Sandford Borins

Sandford Borins, Ph.D.

Sandford Borins is a Professor of Management at the University of Toronto. He writes, blogs, and teaches about narrative, information technology, and innovation.

Learn More.

Blog

Archive for June, 2009

June 20th, 2009

Seven Days in May: The Cuban Missile Crisis Meets Watergate

Narrative

The 1964 movie Seven Days in May in a fictional way combines the concerns raised by the Cuban Missile Crisis and the Watergate break-in. Seven Days in May is about a plot by the joint chiefs of staff to launch a coup because the president has signed a disarmament treaty with the Soviet Union under which both nations will simultaneously destroy their nuclear weapons under international supervision. Fletcher Knebel, the author of the novel on which the film was based, drew a portrait of the belligerent disloyalty of the military leadership that was inspired by Generals Edwin Walker and Curtis LeMay. (We have seen LeMay previously both as Robert McNamara’s mentor and as the inspiration for General Buck Turgidson in Doctor Strangelove.)

Predating the Watergate events by a decade, it incorporates the same story of disloyalty to the constitution at the top of an important American institution - the military - that is ultimately thwarted both by lower-ranking staff who resist orders to break the law and by the quick thinking of the civilian executive authority.

The movie has three particularly fine performances, Fredric March as the uncharismatic but strategic president Jordan Lyman, Burt Lancaster as James Scott, the charismatic but treasonous chair of the joint chiefs of staff, and Kirk Douglas as the colonel one level below the joint chiefs who discovers the plot and exposes it to the president.

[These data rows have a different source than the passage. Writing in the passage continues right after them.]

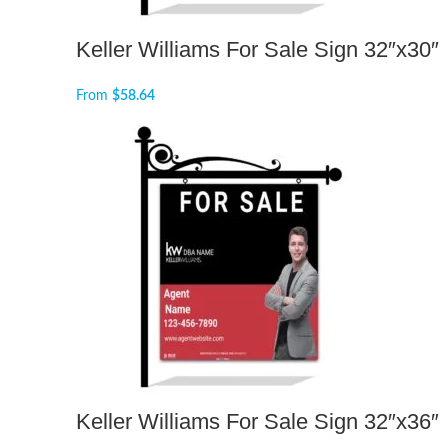
Keller Williams For Sale Sign 32″x30″
From
$
58.64
Keller Williams For Sale Sign 32″x36″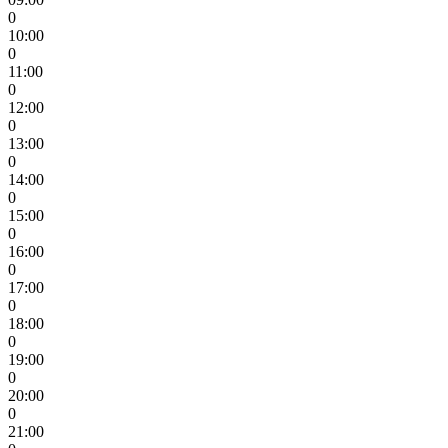
0
10:00
0
11:00
0
12:00
0
13:00
0
14:00
0
15:00
0
16:00
0
17:00
0
18:00
0
19:00
0
20:00
0
21:00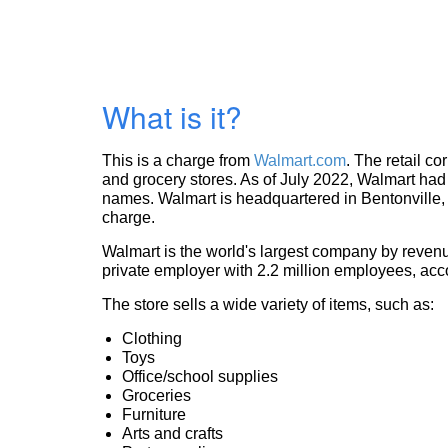
What is it?
This is a charge from
Walmart.com
. The retail c
and grocery stores. As of July 2022, Walmart had 
names. Walmart is headquartered in Bentonville, 
charge.
Walmart is the world's largest company by revenue
private employer with 2.2 million employees, acc
The store sells a wide variety of items, such as:
Clothing
Toys
Office/school supplies
Groceries
Furniture
Arts and crafts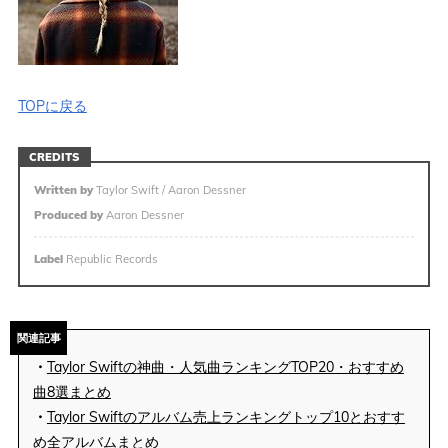
TOPに戻る
CREDITS
Written by
Taylor Swift / Aaron Dessner
Produced by
Aaron Dessner
Label
Republic Records
関連記事
・
Taylor Swiftの神曲・人気曲ランキングTOP20・おすすめ
曲8選まとめ
・
Taylor Swiftのアルバム売上ランキングトップ10とおすす
め全アルバムまとめ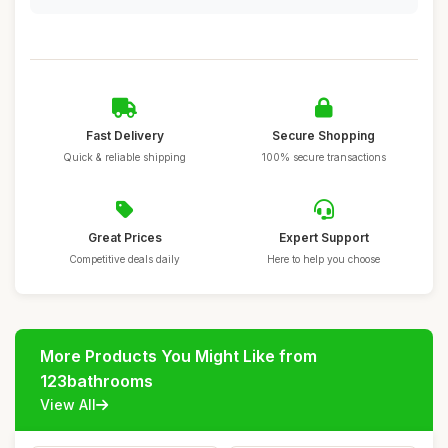
Fast Delivery
Secure Shopping
Quick & reliable shipping
100% secure transactions
Great Prices
Expert Support
Competitive deals daily
Here to help you choose
More Products You Might Like from
123bathrooms
View All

The screenplay was written by Rod Serling, creator of the television series The Twilight Zone, and displays the tension and eeriness - heightened by black and white photography — for which The Twilight Zone became famous.

The best aspect of the film is the strategic intelligence and loyalty to democratic values displayed by President Jordan Lyman. When convinced that the plot was serious, he set out to trick the plotters by cancelling a trip to a vacation retreat where they had intended to kidnap him and, for good measure, ensuring that loyal staff secretly recorded them in action.

Ultimately President Lyman confronts General Scott, man to man, in the Oval Office, accuses him of treason, lectures him about the appropriate subordination of the military to the elected leadership, and demands his resignation. Scott refuses; the President does not resort to calling in a praetorian guard waiting in the corridor, but rather tells Scott that he will give a press conference the next day announcing the resignation of all the joint chiefs. The President is able to force the resignations of the other chiefs because he has a signed statement from a loyal admiral, and, with his support collapsing, Scott too resigns.

President Lyman displays calm restraint in his actions. Aware that word of an attempted military coup in the US would give the Soviets a pretext for breaking the treaty, he forces the military leadership to resign over disagreement with the President’s policy, rather than publicly accusing them of treason and exposing the plot. Similarly, he has evidence of an extramarital affair Scott has been conducting that could readily be used to blackmail or disgrace Scott, but ultimately destroys the evidence.

The movie’s best legacy is a portrait of political leadership acting intelligently, strategically, with restraint and with respect for democratic values. It looks back to Kennedy during the Cuban Missile Crisis - his finest hour - and in narrative fiction, it is a precursor to the heroic presidency of The West Wing. Forty years after its debut, Seven Days in May is still a rewarding experience.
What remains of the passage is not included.